Toutefois, on ne peut se connecter que dans les grands hôtels du centre historique. Donc, seuls les clients étrangers et la mafia de la hiérarchie du Parti sont libres de l’utiliser.
Les gens de la ville ne fréquentent pas les halls luxueux des hôtels Inglaterra, Ambos Mundos ou Florida. Ils restent en dehors. Toute la journée, on peut voir une foule des jeunes Cubains massés devant l’entrée de ces grands palais, leur portable à la main. Tout le monde a un pére, un frère, une soeur, un fils, un oncle qui vit aux États-Unis ou en Europe. Tout le monde, par conséquent, a crée une page Facebook pour discuter avec ses proches des événements qui se déroulent ailleurs, dans les sociétés démocratiques, à savoir dans les sociétés où tous les citoyens peuvent se connecter librement à Internet.
Ce que Fidel Castro n’a pas réalisé au long des cinquante-sept ans, Mark Zuckerberg, l’inventeur de Facebook, l’a obtenu en trois mois: l’idéal de la légalité informatique l’a importé sur celui de l’égalité sociale.
La foule d’internautes abusifs qui se pressent devant les hôtels devient si nombreuse que parfois la connection à l’intérieur ne marche plus. Alors les riches clients commencent à protester auprès du personnel qui, à son tour, prévient la sécurité qui, à son tour, sorte et appelle par son nom quelque chef de la grande famille des internautes pauvres qui, à son tour, lance un cri.

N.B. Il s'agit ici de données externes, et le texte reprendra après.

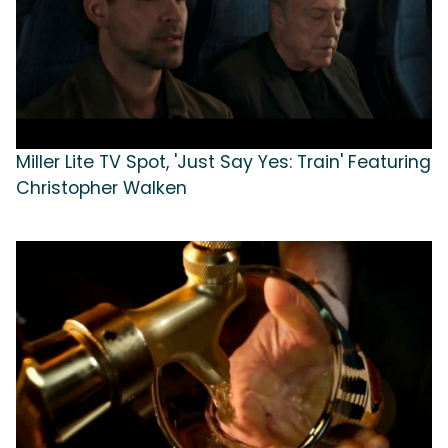
Miller Lite TV Spot, 'Just Say Yes: Train' Featuring
Christopher Walken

C’est le signal qu’on doit dégager. Le reseau marche de nouveau. Les riches clients ont encore une fois gagné. Mais tout cela ne dure que très peux. Une dizaine de minutes plus tard, une nouvelle lutte de classe entre les internautes riches et pauvres recommence…
Toutefois, la vraie lutte est une autre.
Comment se procurer la petite carte téléphonique dotée du code numérique sans lequelle on ne peut rien faire?
On a deux options: ou bien on s’arme de beaucoup de patience et on fait une longue queue devant les rares bureaux de la Poste ou bien on s’aventure dans la ville à la recherche illégale de la précieuse carte. Comme l’attente devant la Poste, qui dure des heures, peut très facilement devenir, sous le soleil des Tropiques, un attentat contre sa propre vie, on préfère prendre ses distances avec la loi.
Si bien qu’au bout d’une journée de vagabondage on se transforme en drogué sans domicile capable de reconnaître à la première vue notre pusher.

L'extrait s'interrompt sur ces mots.